Purpose: : Photoexcitation of retinal photoreceptors decreases the rate of glutamate release from synaptic terminals, and the resulting deactivation of dendritic mGluR6 receptors causes of ON-bipolar cells (ON-BPCs) to depolarize in response to light. Little is known about this intracellular signaling pathway, however, beyond the fact that mGluR6 signals via a G-protein (Go) to open an as-yet-unidentified cation channel. We have recently identified complexes between the G-protein β subunit, Gβ5, and regulator of G-protein signaling (RGS) proteins, RGS7 and RGS11, in ON-BPC dendrites, and we are investigating the role of these complexes in the mGluR6 signal transduction pathway.

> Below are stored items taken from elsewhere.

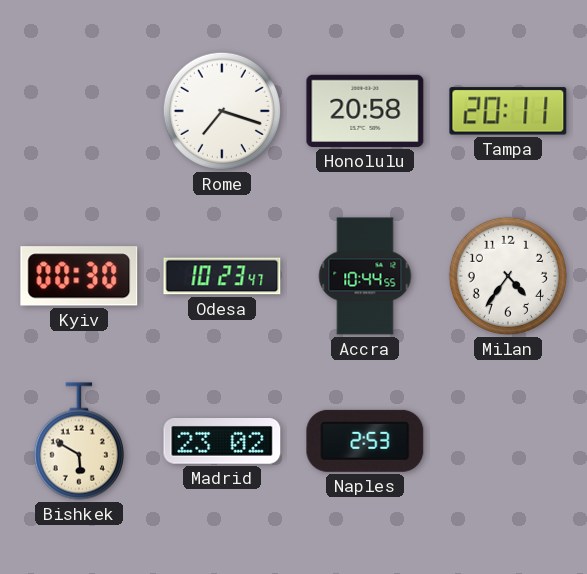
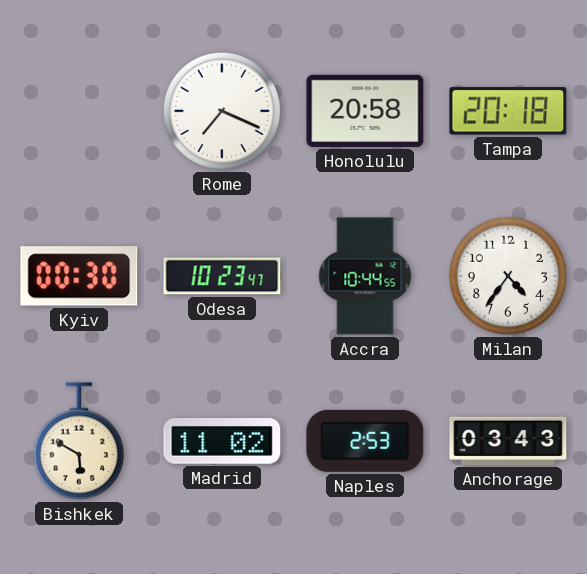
Rome: 7:18 -> 7:19
Tampa: 20:11 -> 20:18
Madrid: 23:02 -> 11:02
Anchorage: none -> 03:43
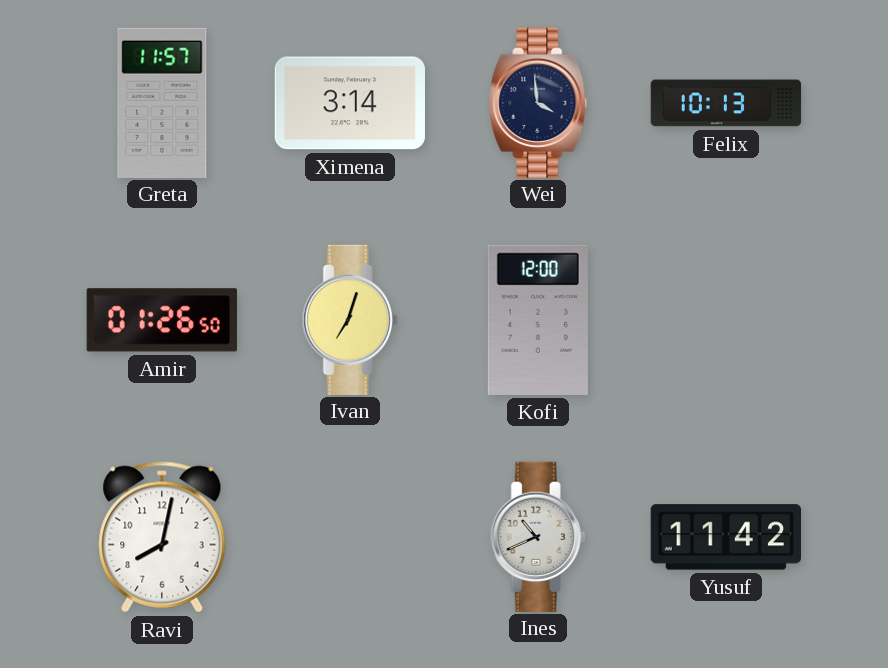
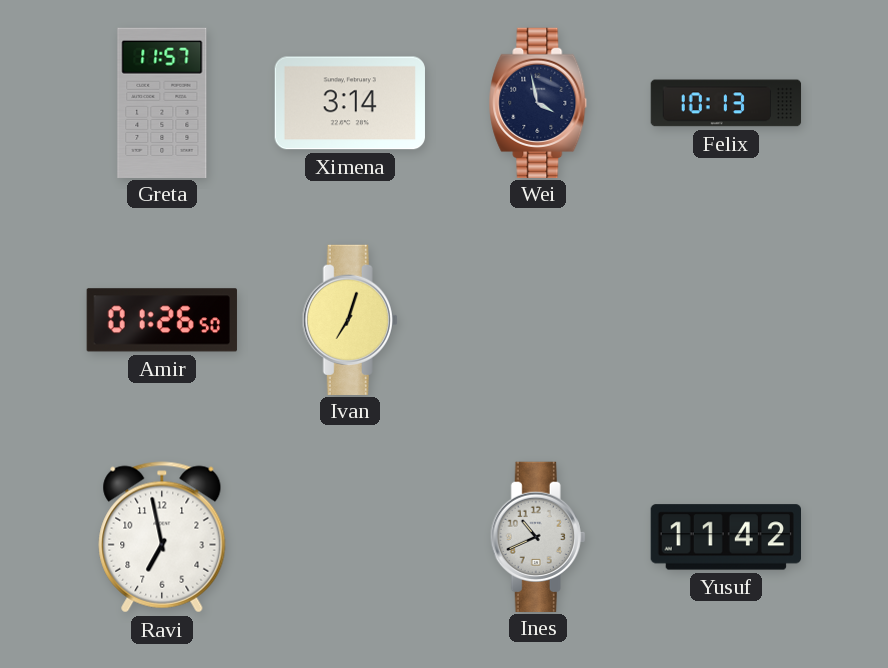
Wei: 3:59 -> 3:58
Kofi: 12:00 -> none
Ravi: 8:02 -> 6:58
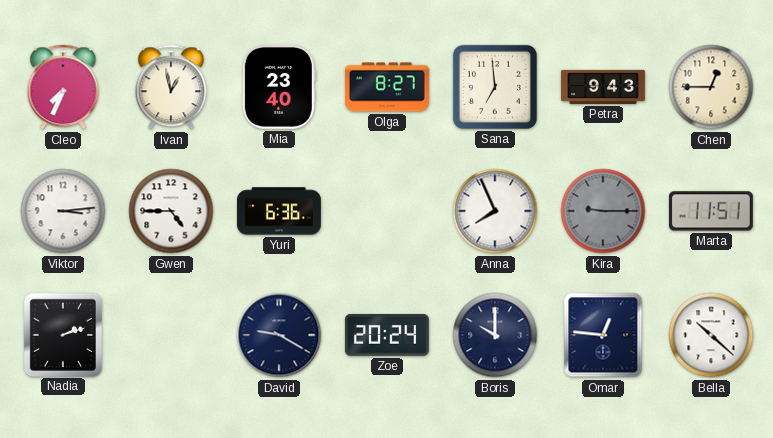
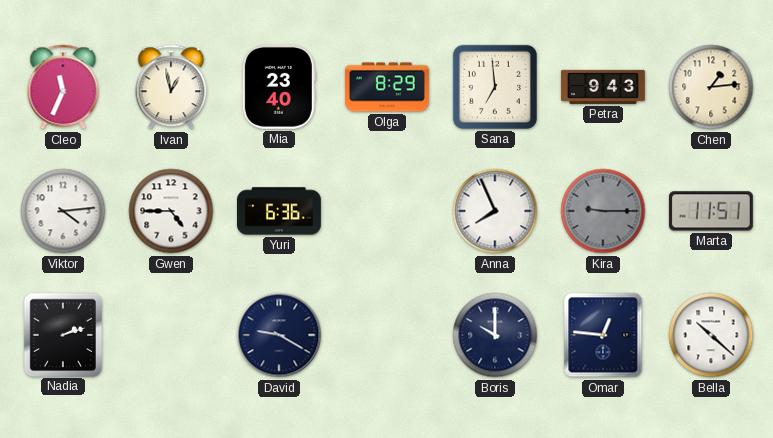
Cleo: 7:34 -> 11:34
Olga: 8:27 -> 8:29
Chen: 12:45 -> 1:14
Viktor: 3:14 -> 4:14
Zoe: 20:24 -> none
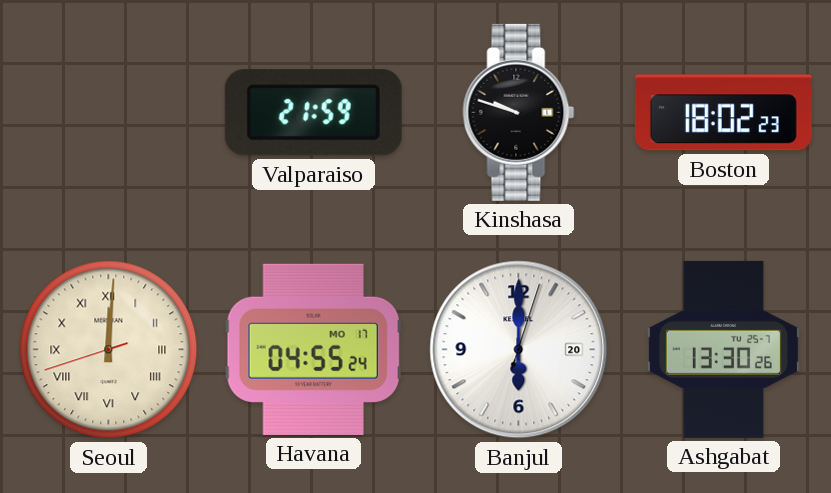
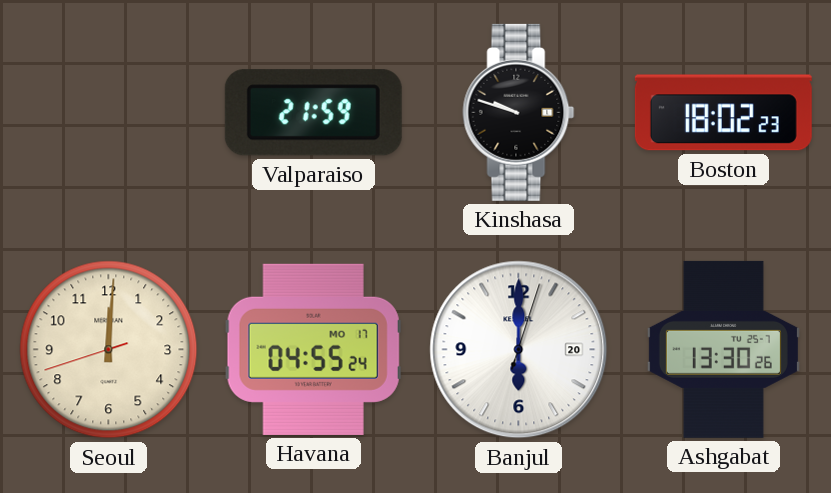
Seoul numerals: Roman -> Arabic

Methods: : For immunohistochemistry, eye cups were fixed for 15-20 min in 4% paraformaldehyde. Slide-mounted cryosections (15 µm) were incubated for 1 - 2 h with approprite dilutions of primary and fluorescently-tagged secondary antibodies. Fluorescent staining was visualized by confocal microscopy. In other experiments, proteins were immunoprecipitated from retinal extracts with antibodies against Gβ5 or RGS proteins. Retinal extracts and immunoprecipitations were separated by SDS-PAGE, and specific proteins detected by immunoblotting.

Results: : We have found that both RGS7-Gβ5 and RGS11-Gβ5 are dependent on mGluR6 for proper localization to ON-BPC dendrites. In the nob4 mouse, a point mutation causes a total loss of the mGluR6 receptor protein. In the nob4 retina, we find that immunostaining for the RGS-Gβ5 complexes is dramatically reduced in the OPL, and instead, faint staining appears throughout the ON-BPCs. As determined by immunoblotting, however, absolute protein levels of Gβ5, RGS7, and RGS11 are increased in the nob4 retina compared to wild-type. Furthermore, we have discovered a differential dependence of RGS7-Gβ5 and RGS11-Gβ5 on the membrane anchor protein, R9AP. In R9AP^-/- mice, RGS11 is undetectable in the retina by either immunoblotting or immunohistochemistry, whereas the level of RGS7 appears elevated.

Conclusions: : Our data suggest that mGluR6 is part of a macromolecular signaling complex that also contains RGS7-Gβ5, RGS11-Gβ5, and R9AP. Our data further suggest that mGluR6 is required for the stability and localization of this complex.